As the Palestinian — who arrived in Austria from Gaza as a refugee eight years ago — carefully looked out to see what was happening, the 20-year-old shooter ran past the entrance towards the more crowded parts of the district.
After instructing his team to hide, Osama pointed out to armed police the direction in which the attacker headed.
As the terrorist began shooting at the police, the 23-year-old could not stand by idly and watch, which pushed him to go and do as much as he could to help.
“When Osama was in Gaza, he witnessed at least two to three wars so he has background on what to do when gunshots or bombs happen,” Osama’s father, Khalid Abu Al-Hassana, told Arab News.
“This act is also based on his own intuition, his humanity and his manners,” he added.
Khalid said that it was Islam that had taught his son to help others in trouble.
“We, the Palestinian people, the Arab people, the Muslims — this is our way and our religion, and this is how we were brought up.
“This is how my father raised me, and this is how I raised Osama,” he added.

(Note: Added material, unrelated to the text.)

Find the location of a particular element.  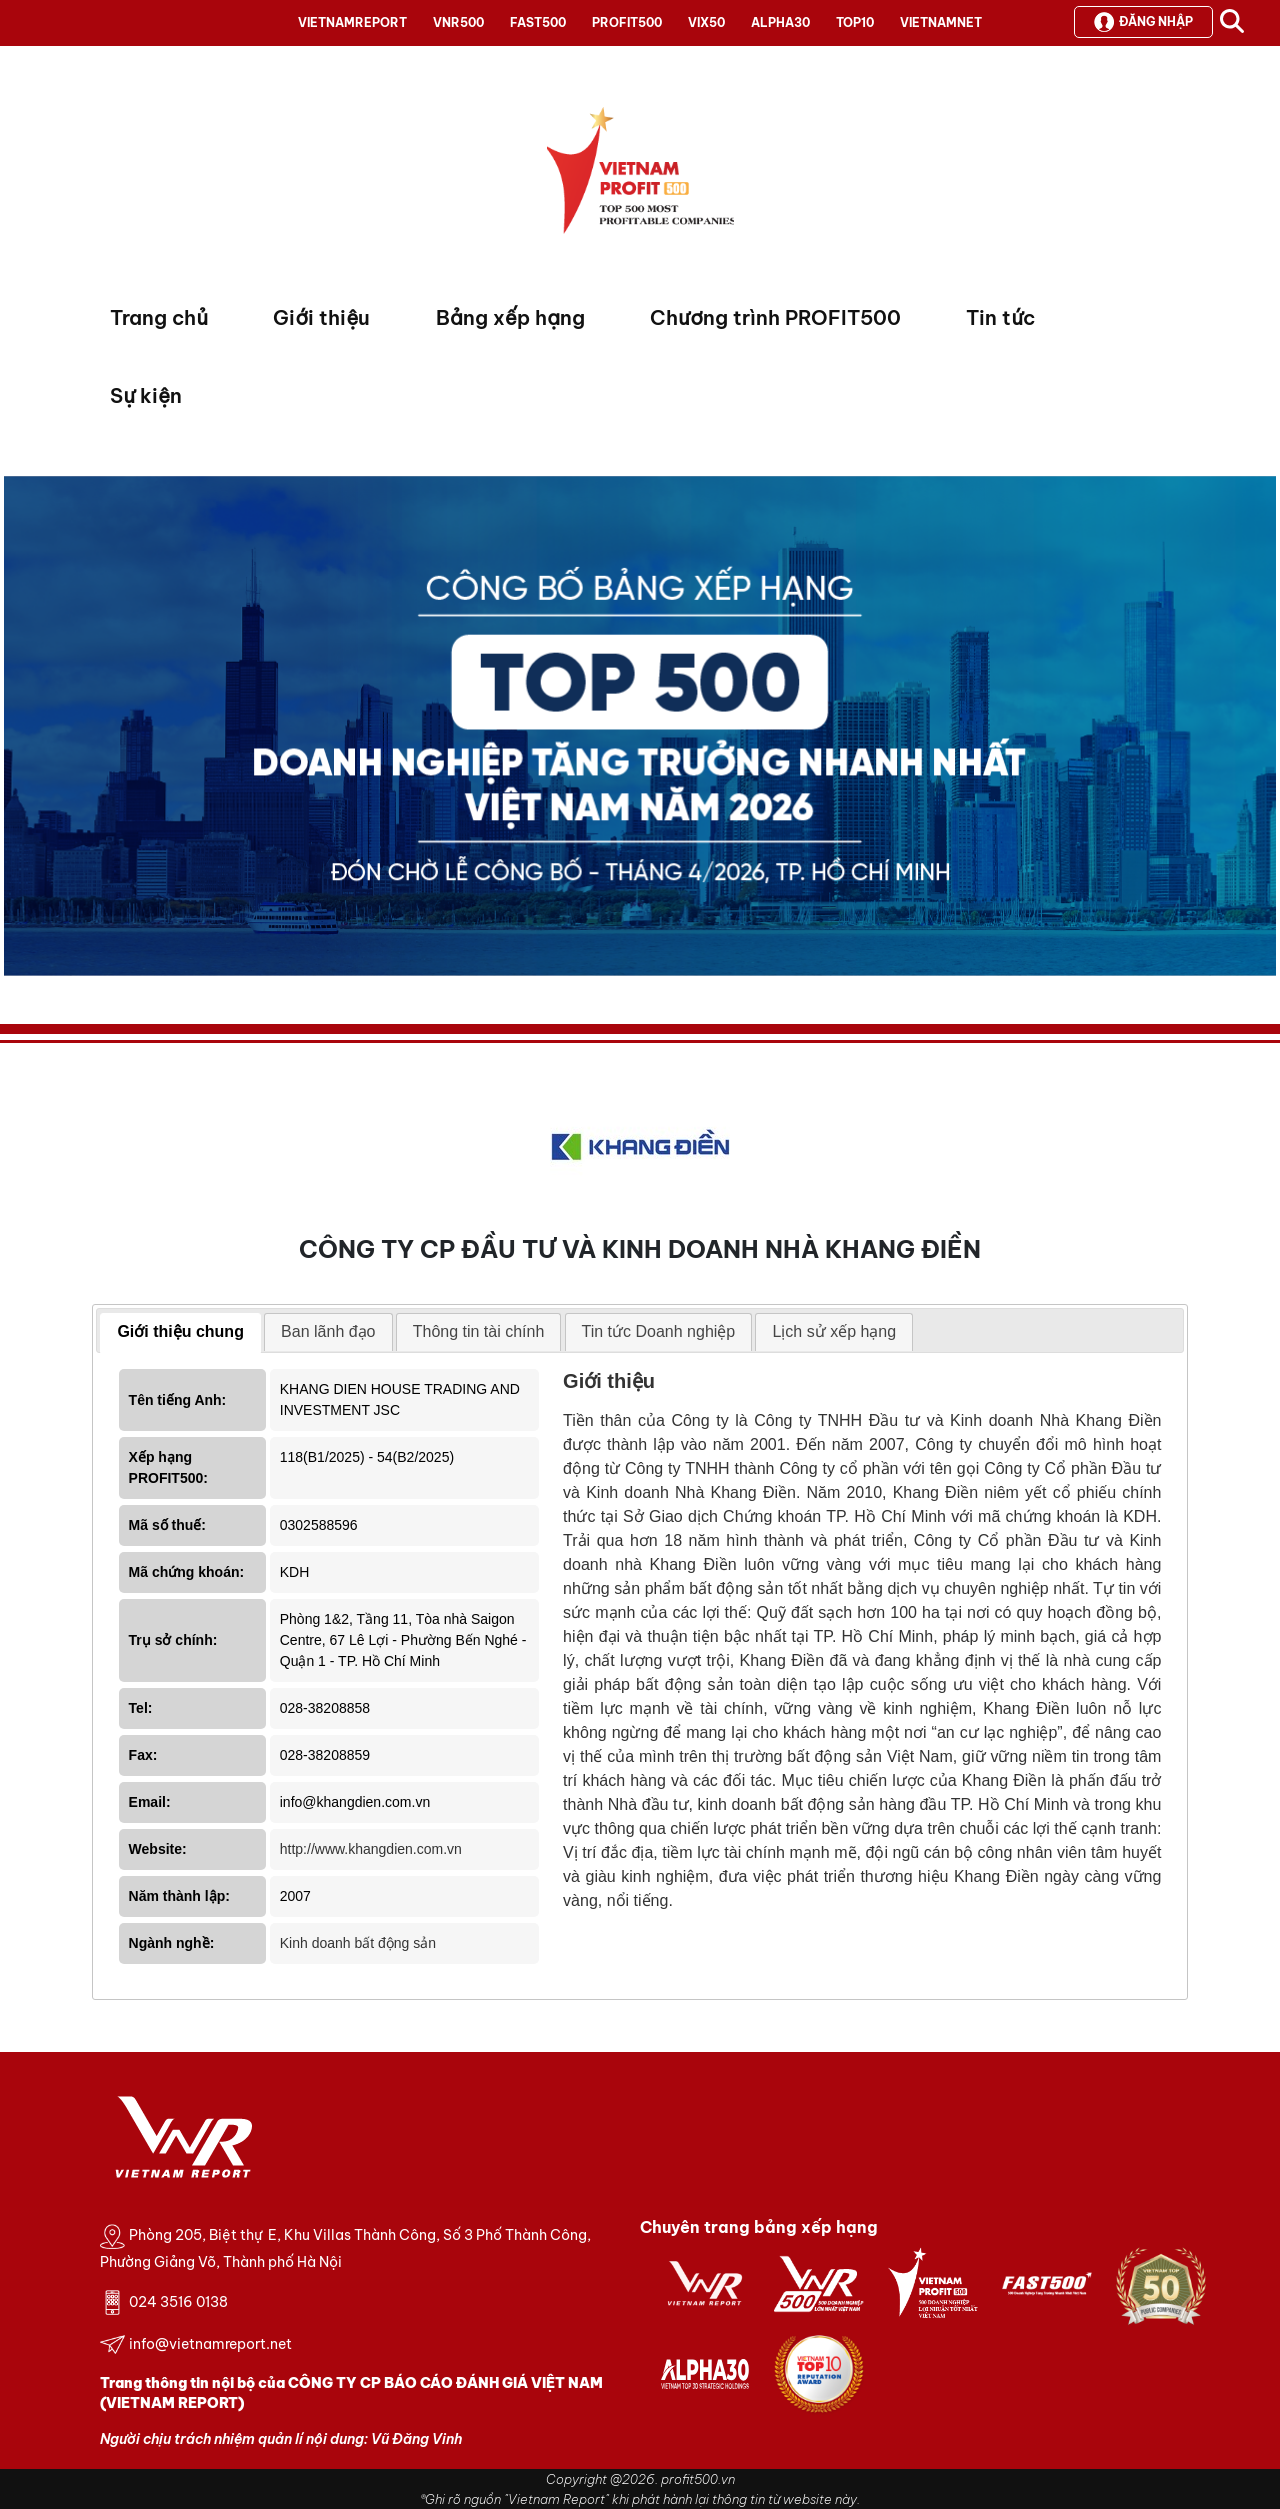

Osama was not the only Palestinian to aid the police during the fatal attack that evening, as Bassel Abu Khaled was among those on the front lines as well.
However, Abu Khaled declined to be interviewed regarding his role in stopping the attacker, instead only stating that it was his nature as a human being.
The attack happened hours before a partial lockdown was due to go into effect in Austria due to the rising spread of the coronavirus disease, with restaurants, cafes and hotels shuttered and restrictions enforced on movement at night.
Four people — including the gunman — were killed, in what Austrian Chancellor Sebastian Kurz described as a “repulsive terrorist attack.” The attacker was later identified as 20-year-old convicted extremist Kujtim Fejzulai, from Vienna.